> Exercise: A stretch of the entries below is to be set down exactly, running from the line with "Sushi Menü (159, 61)" through the line with "Impressum (207, 2423)", both included, and no other line.

====== Input records ======

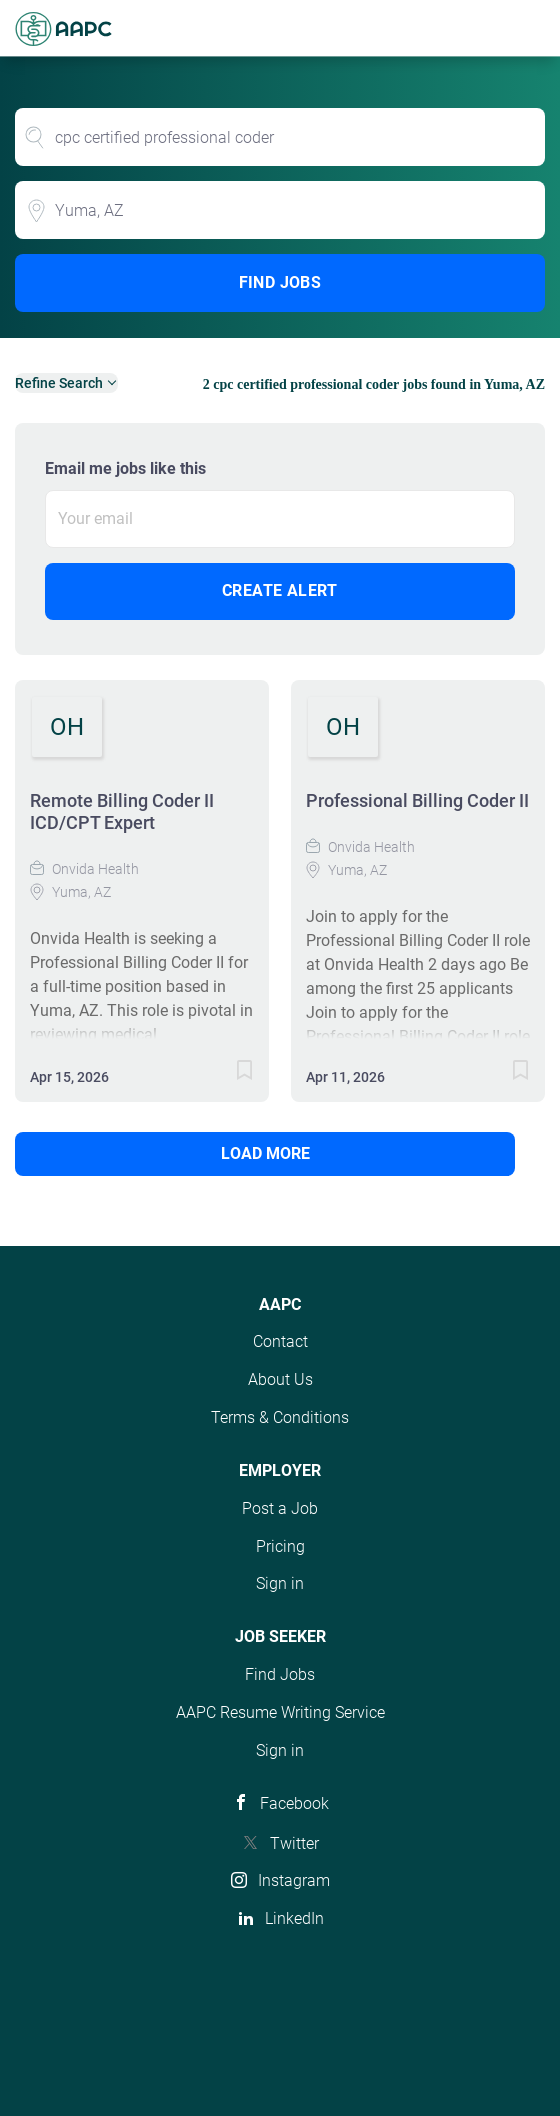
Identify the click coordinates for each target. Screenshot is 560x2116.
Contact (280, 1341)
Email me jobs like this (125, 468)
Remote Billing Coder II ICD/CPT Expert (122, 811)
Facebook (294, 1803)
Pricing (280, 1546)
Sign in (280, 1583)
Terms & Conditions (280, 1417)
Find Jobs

======
====== Input records ======

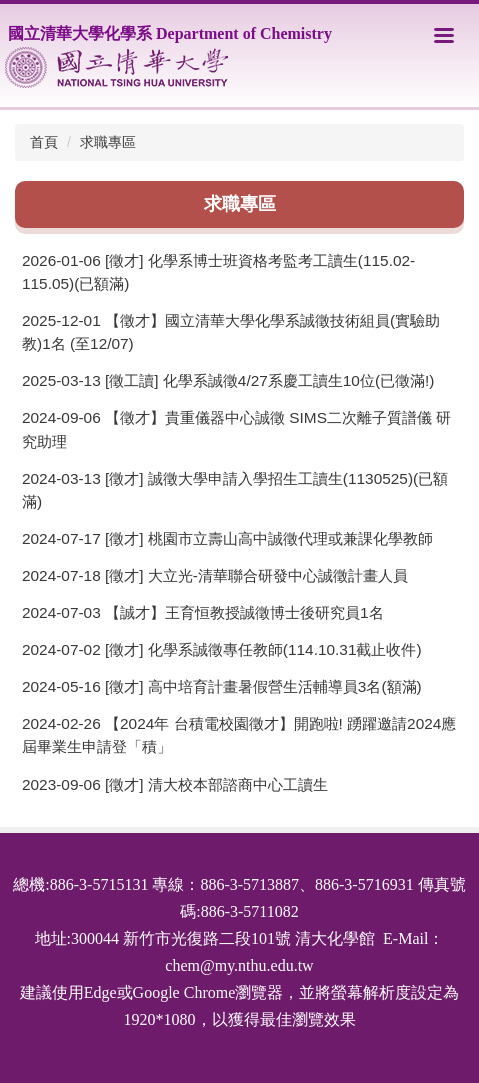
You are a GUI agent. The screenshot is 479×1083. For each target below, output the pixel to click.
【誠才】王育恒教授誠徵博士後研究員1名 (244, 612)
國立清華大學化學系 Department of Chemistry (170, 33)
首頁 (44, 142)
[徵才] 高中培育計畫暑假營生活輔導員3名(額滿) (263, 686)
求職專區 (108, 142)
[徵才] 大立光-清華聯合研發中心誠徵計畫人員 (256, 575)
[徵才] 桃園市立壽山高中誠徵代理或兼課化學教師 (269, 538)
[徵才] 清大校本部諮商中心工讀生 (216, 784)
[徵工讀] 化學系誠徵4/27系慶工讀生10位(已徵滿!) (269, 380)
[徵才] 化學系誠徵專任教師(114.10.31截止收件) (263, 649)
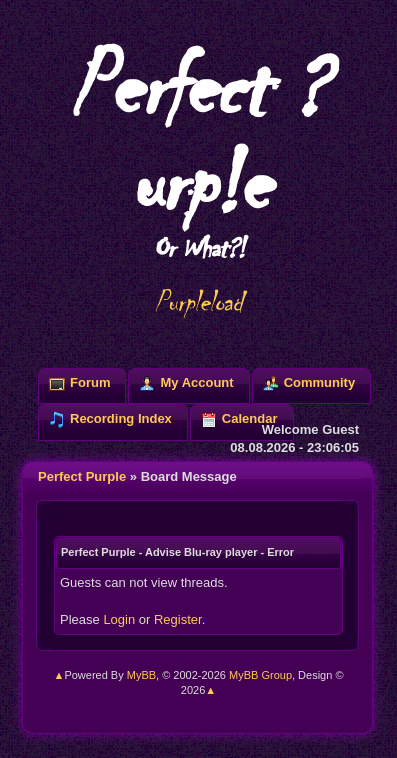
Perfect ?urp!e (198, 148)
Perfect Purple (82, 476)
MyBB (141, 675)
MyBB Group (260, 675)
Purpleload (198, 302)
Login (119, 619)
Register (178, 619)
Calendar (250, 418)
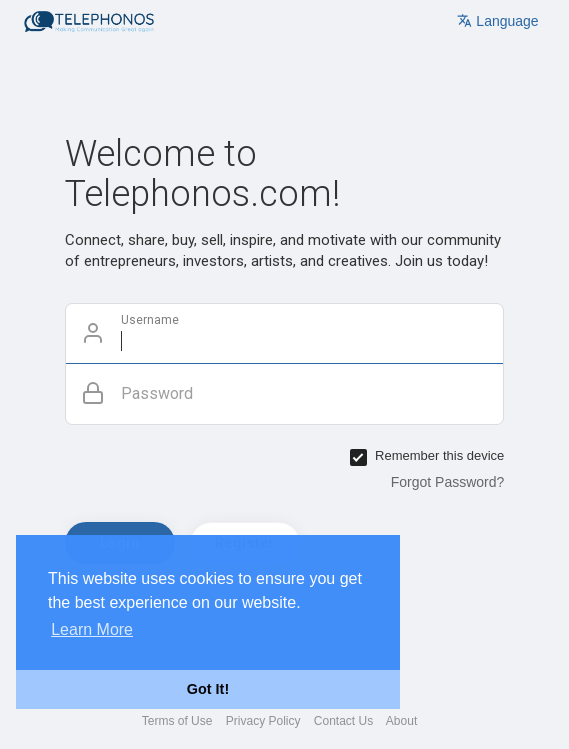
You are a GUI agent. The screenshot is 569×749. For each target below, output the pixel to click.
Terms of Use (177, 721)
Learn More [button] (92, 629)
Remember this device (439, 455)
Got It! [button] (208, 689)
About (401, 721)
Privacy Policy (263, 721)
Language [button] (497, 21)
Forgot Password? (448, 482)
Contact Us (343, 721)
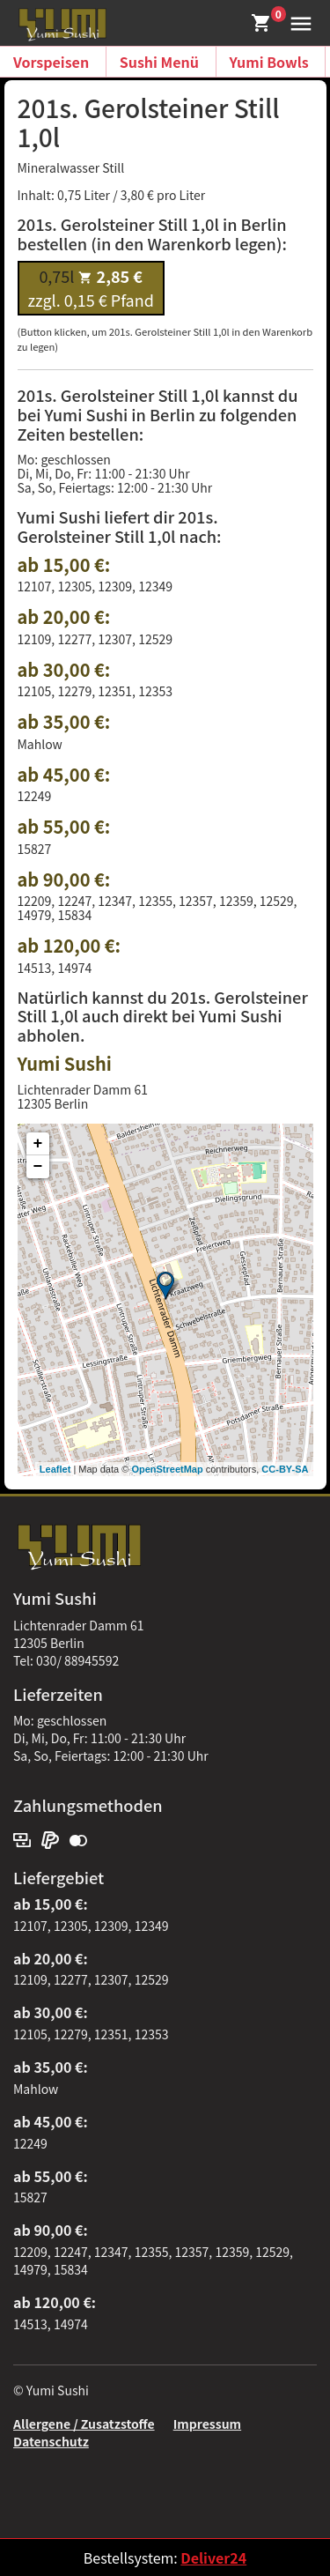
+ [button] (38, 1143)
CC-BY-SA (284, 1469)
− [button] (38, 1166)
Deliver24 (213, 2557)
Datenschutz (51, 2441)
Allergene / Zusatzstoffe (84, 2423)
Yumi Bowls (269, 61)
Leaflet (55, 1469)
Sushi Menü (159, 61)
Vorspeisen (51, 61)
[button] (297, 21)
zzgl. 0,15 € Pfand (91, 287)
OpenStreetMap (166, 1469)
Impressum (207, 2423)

======

> Result below:
Sushi Menü (159, 61)
Vorspeisen (51, 61)
[button] (297, 21)
zzgl. 0,15 € Pfand (91, 287)
OpenStreetMap (166, 1469)
Impressum (207, 2423)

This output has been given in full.